Snapshot compressive imaging (SCI) captures multispectral images (MSIs) using a single coded two-dimensional (2-D) measurement, but reconstructing high-fidelity MSIs from these compressed inputs remains a fundamentally ill-posed challenge. While diffusion-based reconstruction methods have recently raised the bar for quality, they face critical limitations: a lack of large-scale MSI training data, adverse domain shifts from RGB-pretrained models, and inference inefficiencies due to multi-step sampling. These drawbacks restrict their practicality in real-world applications. In contrast to existing methods, which either follow costly iterative refinement or adapt subspace-based embeddings for diffusion models (e.g. DiffSCI, PSR-SCI), we introduce a fundamentally different paradigm: a self-supervised One-Step Diffusion (OSD) framework specifically designed for SCI. The key novelty lies in using a single-step diffusion refiner to correct an initial reconstruction, eliminating iterative denoising entirely while preserving generative quality. Moreover, we adopt a self-supervised equivariant learning strategy to train both the predictor and refiner directly from raw 2-D measurements, enabling generalization to unseen domains without the need for ground-truth MSI. To further address the challenge of limited MSI data, we design a band-selection-driven distillation strategy that transfers core generative priors from large-scale RGB datasets, effectively bridging the domain gap. Extensive experiments confirm that our approach sets a new benchmark, yielding PSNR gains of 3.44 dB, 1.61 dB, and 0.28 dB on the Harvard, NTIRE, and ICVL datasets, respectively, while reducing reconstruction time by 97.5%. This remarkable improvement in efficiency and adaptability makes our method a significant advancement in SCI reconstruction, combining both accuracy and practicality for real-world deployment.
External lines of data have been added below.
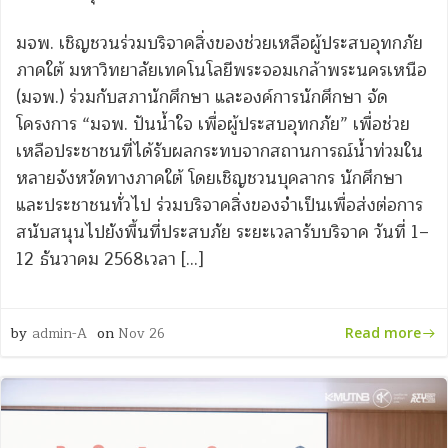
มจพ. เชิญชวนร่วมบริจาคสิ่งของช่วยเหลือผู้ประสบอุทกภัย
ภาคใต้ มหาวิทยาลัยเทคโนโลยีพระจอมเกล้าพระนครเหนือ
(มจพ.) ร่วมกับสภานักศึกษา และองค์การนักศึกษา จัด
โครงการ “มจพ. ปันน้ำใจ เพื่อผู้ประสบอุทกภัย” เพื่อช่วย
เหลือประชาชนที่ได้รับผลกระทบจากสถานการณ์น้ำท่วมใน
หลายจังหวัดทางภาคใต้ โดยเชิญชวนบุคลากร นักศึกษา
และประชาชนทั่วไป ร่วมบริจาคสิ่งของจำเป็นเพื่อส่งต่อการ
สนับสนุนไปยังพื้นที่ประสบภัย ระยะเวลารับบริจาค วันที่ 1–
12 ธันวาคม 2568เวลา […]
by
admin-A
on
Nov 26
Read more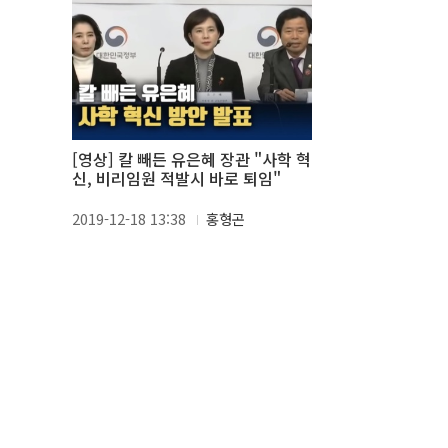
[영상] 칼 빼든 유은혜 장관 "사학 혁
신, 비리임원 적발시 바로 퇴임"
2019-12-18 13:38
홍형곤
Paper Structure (21 sections, 12 equations, 5 figures, 3 tables)

This paper contains 21 sections, 12 equations, 5 figures, 3 tables.

Figures (5)

  • Figure 1: Comparison with the latest diffusion-based SCI reconstruction methods on zero-shot datasets Harvard, NTIRE and ICVL in terms of (a) PSNR and (b) inference time.
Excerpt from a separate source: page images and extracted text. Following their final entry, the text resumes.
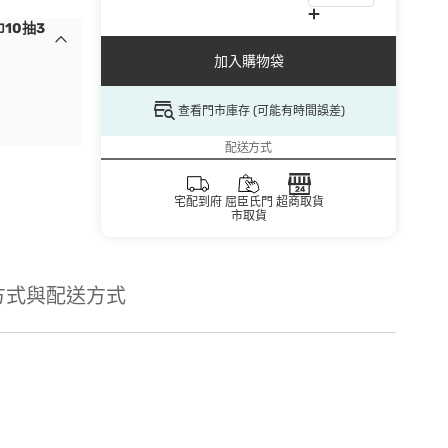
10抽3
加入購物袋
查看門市庫存 (可能有時間誤差)
配送方式
宅配到府
屈臣氏門
超商取貨
市取貨
方式與配送方式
  • Figure 2: (a) Workflow for our self-supervised training strategy. The measurement $\mathbf{y}$ and mask $\mathcal{H}$ are initially input into DiFA Network $\mathcal{F_{\theta}}$, resulting in the recovered MSI $\mathbf{x^{(1)}}$. Next, a series of transformations $T_{g}$ containing shift, rotation, reflection, etc. are applied to $\mathbf{x^{(1)}}$ to produce $\mathbf{x^{(2)}}$. The MSI $\mathbf{x^{(2)}}$ is then modulated again by the mask $\mathcal{H}$ to obtain the compressed measurement $\mathbf{y ^{(2)}}$, which is finally input into $\mathcal{F_{\theta}}$ to obtain the re-reconstructed MSI $\mathbf{x^{(3)}}$. (b) DiFA Network, on the one hand, the measurement $\mathbf{y}$ and mask $\mathcal{H}$ are initially input into pre-trained reconstruction network $g_{\theta}$ to get the initial predictor $\mathbf{x}_{\mathrm{init}}$, the residual of MSI $\mathbf{r}$ is generated from noise $\mathbf{x}_{T}$ by one-step diffusion $f_{\theta}$. Then, the refined image $\mathbf{x^{(1)}}$ is obtained by adding the residual $\mathbf{r}$ to the initial prediction $\mathbf{x}_{\mathrm{init}}$. On the other hand, both $\mathbf{x}_{\mathrm{init}}$ and $\mathbf{x^{(1)}}$ are converted to RGB images through band selection $R(\cdot)$. A distillation loss is developed to leverage the prior knowledge of pre-trained multistep diffusion models.
  • Figure 3: The refined MSI, obtained with the initial and residual MSIs, exhibits superior visual quality with finer details compared to the baseline DAUHST.
  • Figure 4: Simulated MSI reconstruction comparisons on zero-shot datasets NTIRE, ICVL and Harvard. The right shows the reconstructed spectral curves corresponding to the selected region.
  • Figure 5: Real MSI reconstruction results on Scene 4 with 6 spectral channels. Please zoom in for a better view.